How can it be a bad thing, this investment in the lives and fates of others we don't know? Is there anyone out there who thinks these experiences of virtual empathy are anything but a salutary development in an increasingly cold world?
Apparently there is. I suppose it shouldn't surprise me that it's George Will, who made clear his disdain in this embarrasingly self-revelatory statement:
It’s about narcissism.... So much of what is done on the web is people getting on there and writing their diaries as though everyone ought to care about everyone’s inner turmoils. I mean it’s extraordinary.It's about narcissism all right, but not bloggers'.
Under Will's formulation we must carefully preserve the boundaries between the people who are Allowed to Speak and Be Listened To, and everyone else. It's fear I smell in that statement, fear of the loss of relevance once preserved by restrictions on the flow of information that are no longer in place. That, and a hostility to the anarchic nature of blogging that has the cheek to encourage unauthorized empathy toward those outside our immediate view.
I'll leave Will to his disdain. I have inner turmoils to consider.
2 comments:
All dumbassery aside, I, like you TH, love the evolving nature of the internet (and tools like blogging) in the many ways that it is changing cultures around the world.
Often I have to step back and remind myself what a small percentage of us are actually online so far. But for those of us who are, I can certainly relate to the experience of taking a true, caring interest in the lives, lessons, and thoughts of others who I might otherwise not know.
It's interesting. On the one hand I can completely understand the argument that the advent of the internet can isolate us from real contact, the kind of intimacy born of proximity.

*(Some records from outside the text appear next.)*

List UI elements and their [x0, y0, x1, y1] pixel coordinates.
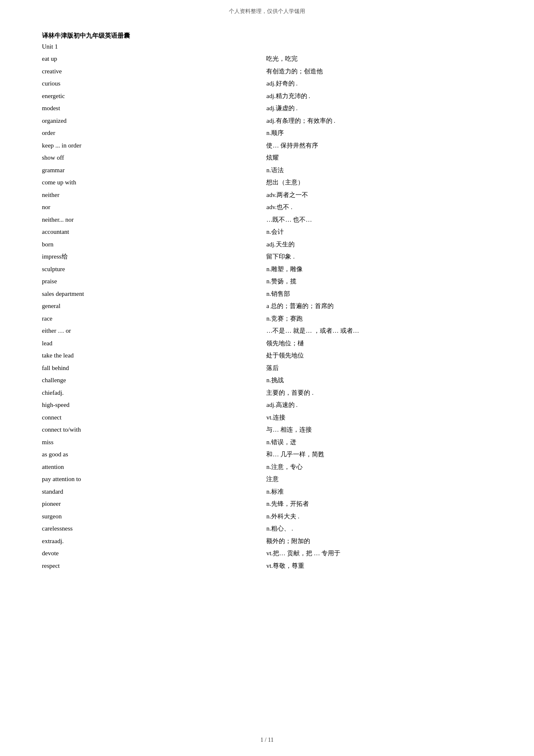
vocab-word: curious [42, 78, 246, 90]
vocab-def: 使… 保持井然有序 [266, 140, 492, 152]
vocab-def: n.赞扬，揽 [266, 275, 492, 288]
vocab-def: n.错误，迸 [266, 436, 492, 449]
vocab-word: creative [42, 65, 246, 78]
vocab-row: bornadj.天生的 [42, 238, 492, 251]
vocab-def: vt.尊敬，尊重 [266, 560, 492, 572]
vocab-row: standardn.标准 [42, 486, 492, 498]
vocab-row: neitheradv.两者之一不 [42, 189, 492, 202]
vocab-def: adj.谦虚的 . [266, 102, 492, 115]
vocab-row: pioneern.先锋，开拓者 [42, 498, 492, 510]
vocabulary-table: eat up吃光，吃完creative有创造力的；创造他curiousadj.好… [42, 53, 492, 572]
vocab-def: adv.也不 . [266, 201, 492, 214]
vocab-def: n.顺序 [266, 127, 492, 140]
vocab-word: general [42, 300, 246, 313]
vocab-word: neither [42, 189, 246, 202]
vocab-row: grammarn.语法 [42, 164, 492, 177]
vocab-def: n.先锋，开拓者 [266, 498, 492, 510]
vocab-row: keep ... in order使… 保持井然有序 [42, 140, 492, 152]
vocab-word: sales department [42, 288, 246, 300]
vocab-row: neither... nor…既不… 也不… [42, 214, 492, 226]
vocab-def: 与… 相连，连接 [266, 424, 492, 436]
vocab-word: come up with [42, 176, 246, 189]
vocab-row: connect to/with与… 相连，连接 [42, 424, 492, 436]
vocab-def: n.销售部 [266, 288, 492, 300]
vocab-def: n.标准 [266, 486, 492, 498]
vocab-row: creative有创造力的；创造他 [42, 65, 492, 78]
vocab-word: extraadj. [42, 535, 246, 548]
vocab-def: n.粗心、 . [266, 523, 492, 535]
vocab-word: order [42, 127, 246, 140]
vocab-def: 有创造力的；创造他 [266, 65, 492, 78]
vocab-def: 领先地位；樋 [266, 337, 492, 350]
vocab-row: eat up吃光，吃完 [42, 53, 492, 65]
vocab-row: either … or…不是… 就是… ，或者… 或者… [42, 325, 492, 337]
vocab-word: carelessness [42, 523, 246, 535]
page-footer: 1 / 11 [0, 737, 534, 743]
vocab-word: fall behind [42, 362, 246, 375]
vocab-word: standard [42, 486, 246, 498]
vocab-word: chiefadj. [42, 387, 246, 399]
vocab-word: devote [42, 547, 246, 560]
vocab-def: adj.高速的 . [266, 399, 492, 412]
vocab-word: as good as [42, 448, 246, 461]
vocab-def: 主要的，首要的 . [266, 387, 492, 399]
vocab-word: organized [42, 115, 246, 127]
vocab-def: n.外科大夫 . [266, 510, 492, 523]
vocab-word: accountant [42, 226, 246, 238]
vocab-word: high-speed [42, 399, 246, 412]
vocab-row: take the lead处于领先地位 [42, 350, 492, 362]
main-content: 译林牛津版初中九年级英语册囊 Unit 1 eat up吃光，吃完creativ… [0, 19, 534, 606]
vocab-row: come up with想出（主意） [42, 176, 492, 189]
vocab-row: respectvt.尊敬，尊重 [42, 560, 492, 572]
vocab-row: racen.竞赛；赛跑 [42, 313, 492, 325]
vocab-def: 处于领先地位 [266, 350, 492, 362]
unit-label: Unit 1 [42, 43, 492, 50]
vocab-def: n.挑战 [266, 374, 492, 387]
vocab-row: connectvt.连接 [42, 412, 492, 424]
vocab-row: attentionn.注意，专心 [42, 461, 492, 474]
vocab-row: chiefadj.主要的，首要的 . [42, 387, 492, 399]
vocab-def: n.注意，专心 [266, 461, 492, 474]
vocab-word: either … or [42, 325, 246, 337]
vocab-row: ordern.顺序 [42, 127, 492, 140]
vocab-def: n.雕塑，雕像 [266, 263, 492, 276]
vocab-word: connect [42, 412, 246, 424]
vocab-def: 想出（主意） [266, 176, 492, 189]
vocab-row: modestadj.谦虚的 . [42, 102, 492, 115]
vocab-word: race [42, 313, 246, 325]
vocab-def: 吃光，吃完 [266, 53, 492, 65]
vocab-def: 和… 几乎一样，简甦 [266, 448, 492, 461]
page-header: 个人资料整理，仅供个人学馐用 [0, 0, 534, 19]
vocab-row: devotevt.把… 贡献，把 … 专用于 [42, 547, 492, 560]
vocab-row: surgeonn.外科大夫 . [42, 510, 492, 523]
vocab-def: n.会计 [266, 226, 492, 238]
vocab-row: fall behind落后 [42, 362, 492, 375]
vocab-def: adj.天生的 [266, 238, 492, 251]
vocab-row: organizedadj.有条理的；有效率的 . [42, 115, 492, 127]
vocab-def: …不是… 就是… ，或者… 或者… [266, 325, 492, 337]
vocab-def: n.竞赛；赛跑 [266, 313, 492, 325]
vocab-row: high-speedadj.高速的 . [42, 399, 492, 412]
vocab-def: a 总的；普遍的；首席的 [266, 300, 492, 313]
vocab-def: 注意 [266, 473, 492, 486]
vocab-row: carelessnessn.粗心、 . [42, 523, 492, 535]
vocab-word: take the lead [42, 350, 246, 362]
vocab-word: attention [42, 461, 246, 474]
vocab-word: sculpture [42, 263, 246, 276]
book-title: 译林牛津版初中九年级英语册囊 [42, 32, 492, 40]
vocab-row: generala 总的；普遍的；首席的 [42, 300, 492, 313]
vocab-word: pioneer [42, 498, 246, 510]
vocab-word: keep ... in order [42, 140, 246, 152]
vocab-word: show off [42, 152, 246, 164]
vocab-def: adv.两者之一不 [266, 189, 492, 202]
vocab-word: praise [42, 275, 246, 288]
vocab-def: 留下印象 . [266, 251, 492, 263]
vocab-word: energetic [42, 90, 246, 103]
vocab-def: 额外的；附加的 [266, 535, 492, 548]
vocab-row: sales departmentn.销售部 [42, 288, 492, 300]
vocab-word: impress给 [42, 251, 246, 263]
vocab-word: challenge [42, 374, 246, 387]
vocab-word: neither... nor [42, 214, 246, 226]
vocab-row: energeticadj.精力充沛的 . [42, 90, 492, 103]
vocab-word: miss [42, 436, 246, 449]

But then I think about how communities have been built and ties made and sustained between people who have never met and who sometimes live across the globe from one another, and I am hard pressed to see how this is actually "narcissism." And really, that's what I think scares George Will the most. In his world people belong in boxes, the better to be set against one another.
It's either that or he's appallingly ignorant, which I simply don't believe.